■ THE DATA ■
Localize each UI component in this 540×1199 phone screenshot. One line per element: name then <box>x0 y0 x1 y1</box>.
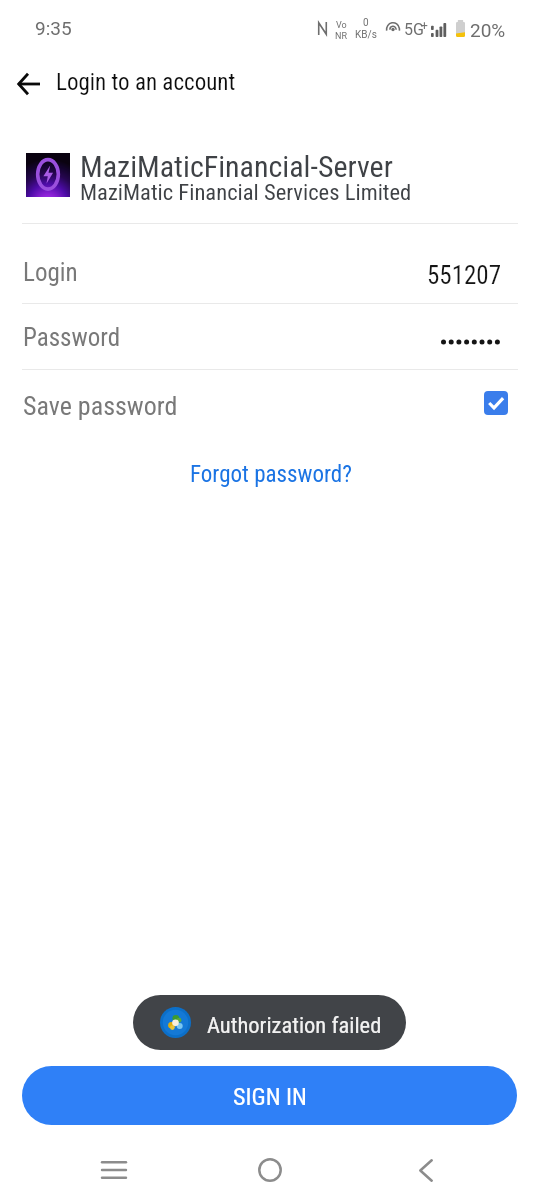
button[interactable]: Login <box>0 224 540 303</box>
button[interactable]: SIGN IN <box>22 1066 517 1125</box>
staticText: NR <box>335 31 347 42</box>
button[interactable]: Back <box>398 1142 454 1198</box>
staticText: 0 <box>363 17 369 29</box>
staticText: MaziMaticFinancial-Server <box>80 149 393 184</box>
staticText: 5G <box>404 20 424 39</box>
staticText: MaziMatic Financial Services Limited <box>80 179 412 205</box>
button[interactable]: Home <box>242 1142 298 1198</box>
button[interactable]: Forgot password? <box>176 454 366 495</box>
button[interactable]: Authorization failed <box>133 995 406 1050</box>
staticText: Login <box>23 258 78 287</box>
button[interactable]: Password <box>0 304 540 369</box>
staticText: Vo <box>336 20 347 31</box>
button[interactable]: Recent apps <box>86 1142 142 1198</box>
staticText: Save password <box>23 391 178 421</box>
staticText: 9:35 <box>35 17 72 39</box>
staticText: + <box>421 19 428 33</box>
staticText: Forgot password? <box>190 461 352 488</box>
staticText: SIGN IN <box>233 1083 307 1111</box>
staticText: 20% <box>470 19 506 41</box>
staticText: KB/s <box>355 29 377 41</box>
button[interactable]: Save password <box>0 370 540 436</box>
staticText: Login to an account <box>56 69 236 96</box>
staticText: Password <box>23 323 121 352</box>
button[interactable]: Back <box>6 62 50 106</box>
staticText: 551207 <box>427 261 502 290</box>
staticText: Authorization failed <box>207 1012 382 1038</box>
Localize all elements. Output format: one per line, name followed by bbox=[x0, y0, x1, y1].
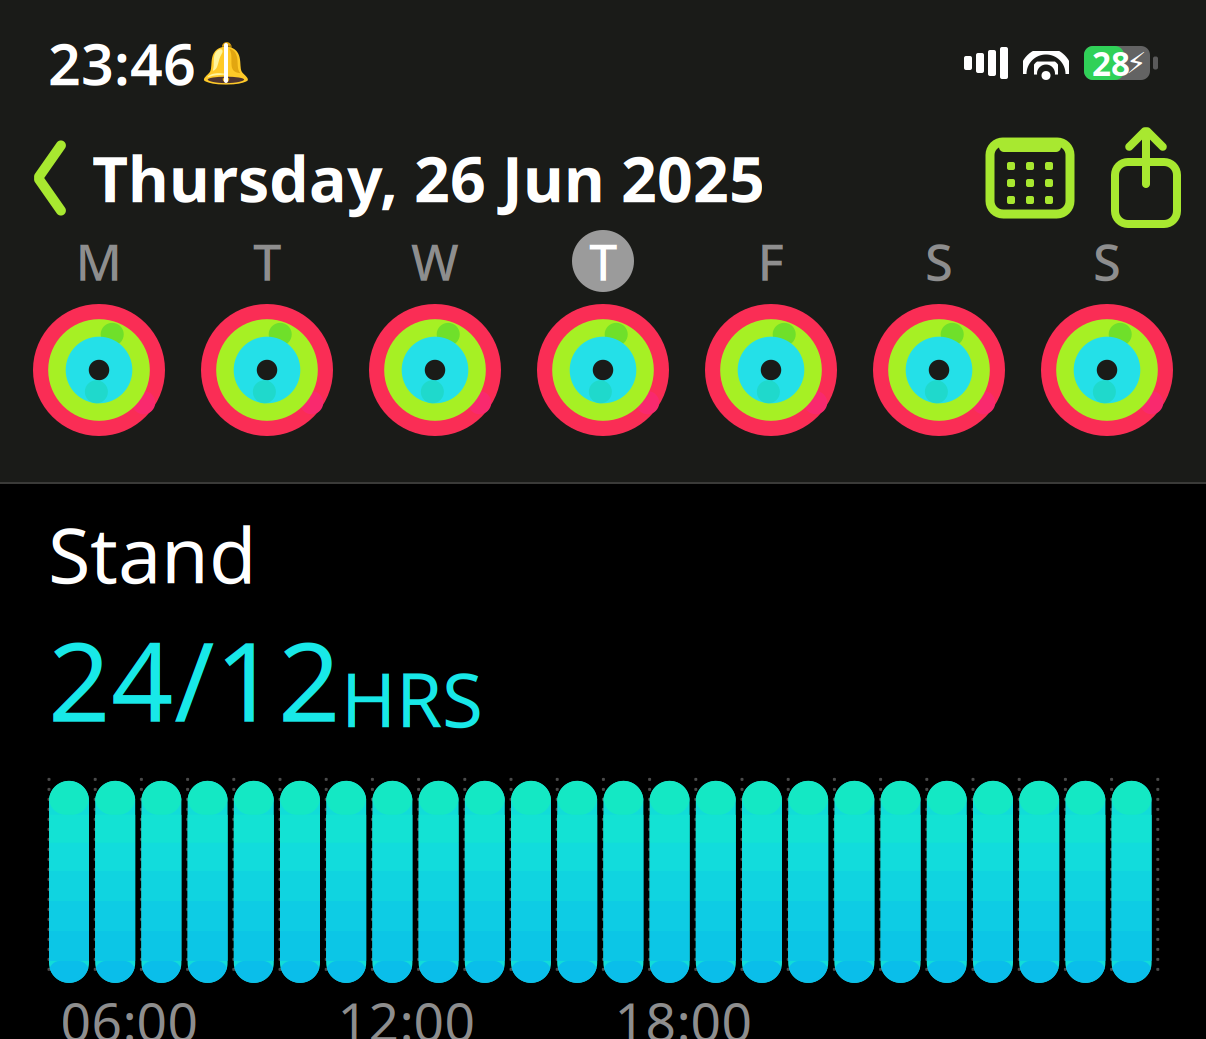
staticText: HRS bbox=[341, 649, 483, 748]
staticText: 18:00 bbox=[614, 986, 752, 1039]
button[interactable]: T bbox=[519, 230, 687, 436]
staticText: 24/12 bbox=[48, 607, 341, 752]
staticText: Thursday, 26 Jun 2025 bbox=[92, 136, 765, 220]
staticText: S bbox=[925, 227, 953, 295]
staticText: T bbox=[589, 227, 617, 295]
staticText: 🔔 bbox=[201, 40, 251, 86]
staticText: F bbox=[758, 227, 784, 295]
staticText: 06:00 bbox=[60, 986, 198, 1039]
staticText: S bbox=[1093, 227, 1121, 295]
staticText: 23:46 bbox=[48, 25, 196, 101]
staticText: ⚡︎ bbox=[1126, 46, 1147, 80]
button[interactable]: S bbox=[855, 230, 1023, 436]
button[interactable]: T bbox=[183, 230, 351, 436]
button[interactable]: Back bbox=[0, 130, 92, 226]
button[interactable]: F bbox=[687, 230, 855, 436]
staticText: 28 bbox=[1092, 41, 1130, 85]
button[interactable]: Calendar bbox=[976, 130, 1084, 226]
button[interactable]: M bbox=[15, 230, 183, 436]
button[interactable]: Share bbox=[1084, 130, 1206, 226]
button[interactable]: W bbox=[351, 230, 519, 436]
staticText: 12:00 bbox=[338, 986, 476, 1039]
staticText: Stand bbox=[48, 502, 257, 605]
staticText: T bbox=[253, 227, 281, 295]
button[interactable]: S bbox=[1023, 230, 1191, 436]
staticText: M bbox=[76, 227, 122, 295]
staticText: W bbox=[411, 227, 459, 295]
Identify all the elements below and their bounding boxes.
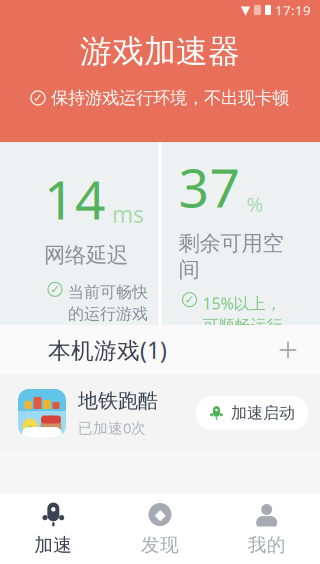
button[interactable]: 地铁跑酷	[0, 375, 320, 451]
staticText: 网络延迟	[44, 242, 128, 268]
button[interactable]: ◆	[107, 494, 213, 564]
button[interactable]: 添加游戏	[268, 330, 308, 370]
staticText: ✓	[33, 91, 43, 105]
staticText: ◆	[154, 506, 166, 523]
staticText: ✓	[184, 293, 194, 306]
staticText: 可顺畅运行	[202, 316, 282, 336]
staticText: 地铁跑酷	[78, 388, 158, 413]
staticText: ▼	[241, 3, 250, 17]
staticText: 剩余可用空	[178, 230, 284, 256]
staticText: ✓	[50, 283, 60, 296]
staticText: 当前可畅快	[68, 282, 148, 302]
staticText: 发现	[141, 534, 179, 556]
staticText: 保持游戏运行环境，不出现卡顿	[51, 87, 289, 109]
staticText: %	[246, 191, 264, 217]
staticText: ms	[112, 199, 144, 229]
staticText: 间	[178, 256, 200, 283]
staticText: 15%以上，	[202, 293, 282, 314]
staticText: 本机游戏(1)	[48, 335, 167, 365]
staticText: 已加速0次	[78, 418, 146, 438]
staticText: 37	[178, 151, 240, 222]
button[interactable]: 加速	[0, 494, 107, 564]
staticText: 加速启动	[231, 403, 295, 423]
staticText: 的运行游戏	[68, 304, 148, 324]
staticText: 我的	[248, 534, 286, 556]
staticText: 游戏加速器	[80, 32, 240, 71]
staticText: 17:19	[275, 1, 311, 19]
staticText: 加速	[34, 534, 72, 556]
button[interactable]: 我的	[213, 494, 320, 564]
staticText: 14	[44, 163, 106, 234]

■ BRIEF ■
Could you retype the whole listing word for word, minus its pictures?

■ SOLVED PROBLEM ■
Localize each UI component in this 540×1199 phone screenshot. One line per element: name then <box>x0 y0 x1 y1</box>.
button[interactable]: Login <box>0 224 540 303</box>
button[interactable]: SIGN IN <box>22 1066 517 1125</box>
staticText: NR <box>335 31 347 42</box>
button[interactable]: Back <box>398 1142 454 1198</box>
staticText: 0 <box>363 17 369 29</box>
staticText: MaziMaticFinancial-Server <box>80 149 393 184</box>
staticText: 5G <box>404 20 424 39</box>
staticText: MaziMatic Financial Services Limited <box>80 179 412 205</box>
button[interactable]: Home <box>242 1142 298 1198</box>
button[interactable]: Forgot password? <box>176 454 366 495</box>
button[interactable]: Authorization failed <box>133 995 406 1050</box>
staticText: Login <box>23 258 78 287</box>
button[interactable]: Password <box>0 304 540 369</box>
staticText: Vo <box>336 20 347 31</box>
button[interactable]: Recent apps <box>86 1142 142 1198</box>
staticText: Save password <box>23 391 178 421</box>
staticText: 9:35 <box>35 17 72 39</box>
staticText: + <box>421 19 428 33</box>
staticText: Forgot password? <box>190 461 352 488</box>
staticText: SIGN IN <box>233 1083 307 1111</box>
staticText: 20% <box>470 19 506 41</box>
staticText: KB/s <box>355 29 377 41</box>
button[interactable]: Save password <box>0 370 540 436</box>
staticText: Login to an account <box>56 69 236 96</box>
staticText: Password <box>23 323 121 352</box>
button[interactable]: Back <box>6 62 50 106</box>
staticText: 551207 <box>427 261 502 290</box>
staticText: Authorization failed <box>207 1012 382 1038</box>
Localize all elements. Output format: one per line, name followed by bbox=[x0, y0, x1, y1].
staticText: HRS bbox=[341, 649, 483, 748]
staticText: 18:00 bbox=[614, 986, 752, 1039]
button[interactable]: T bbox=[519, 230, 687, 436]
staticText: 24/12 bbox=[48, 607, 341, 752]
staticText: Thursday, 26 Jun 2025 bbox=[92, 136, 765, 220]
staticText: S bbox=[925, 227, 953, 295]
staticText: T bbox=[589, 227, 617, 295]
staticText: 🔔 bbox=[201, 40, 251, 86]
staticText: F bbox=[758, 227, 784, 295]
staticText: 06:00 bbox=[60, 986, 198, 1039]
staticText: S bbox=[1093, 227, 1121, 295]
staticText: 23:46 bbox=[48, 25, 196, 101]
staticText: ⚡︎ bbox=[1126, 46, 1147, 80]
button[interactable]: S bbox=[855, 230, 1023, 436]
button[interactable]: T bbox=[183, 230, 351, 436]
button[interactable]: Back bbox=[0, 130, 92, 226]
button[interactable]: F bbox=[687, 230, 855, 436]
staticText: 28 bbox=[1092, 41, 1130, 85]
button[interactable]: Calendar bbox=[976, 130, 1084, 226]
button[interactable]: M bbox=[15, 230, 183, 436]
button[interactable]: Share bbox=[1084, 130, 1206, 226]
button[interactable]: W bbox=[351, 230, 519, 436]
staticText: 12:00 bbox=[338, 986, 476, 1039]
staticText: Stand bbox=[48, 502, 257, 605]
staticText: T bbox=[253, 227, 281, 295]
button[interactable]: S bbox=[1023, 230, 1191, 436]
staticText: M bbox=[76, 227, 122, 295]
staticText: W bbox=[411, 227, 459, 295]
Identify all the elements below and their bounding boxes.
button[interactable]: 地铁跑酷	[0, 375, 320, 451]
staticText: 网络延迟	[44, 242, 128, 268]
button[interactable]: ◆	[107, 494, 213, 564]
button[interactable]: 添加游戏	[268, 330, 308, 370]
staticText: ✓	[33, 91, 43, 105]
staticText: ◆	[154, 506, 166, 523]
staticText: ✓	[184, 293, 194, 306]
staticText: 可顺畅运行	[202, 316, 282, 336]
staticText: 地铁跑酷	[78, 388, 158, 413]
staticText: ▼	[241, 3, 250, 17]
staticText: 剩余可用空	[178, 230, 284, 256]
staticText: ✓	[50, 283, 60, 296]
staticText: 当前可畅快	[68, 282, 148, 302]
staticText: 发现	[141, 534, 179, 556]
staticText: 保持游戏运行环境，不出现卡顿	[51, 87, 289, 109]
staticText: %	[246, 191, 264, 217]
staticText: ms	[112, 199, 144, 229]
staticText: 间	[178, 256, 200, 283]
staticText: 15%以上，	[202, 293, 282, 314]
staticText: 本机游戏(1)	[48, 335, 167, 365]
staticText: 已加速0次	[78, 418, 146, 438]
staticText: 37	[178, 151, 240, 222]
button[interactable]: 加速	[0, 494, 107, 564]
staticText: 加速启动	[231, 403, 295, 423]
staticText: 的运行游戏	[68, 304, 148, 324]
staticText: 我的	[248, 534, 286, 556]
staticText: 游戏加速器	[80, 32, 240, 71]
staticText: 17:19	[275, 1, 311, 19]
staticText: 加速	[34, 534, 72, 556]
button[interactable]: 我的	[213, 494, 320, 564]
staticText: 14	[44, 163, 106, 234]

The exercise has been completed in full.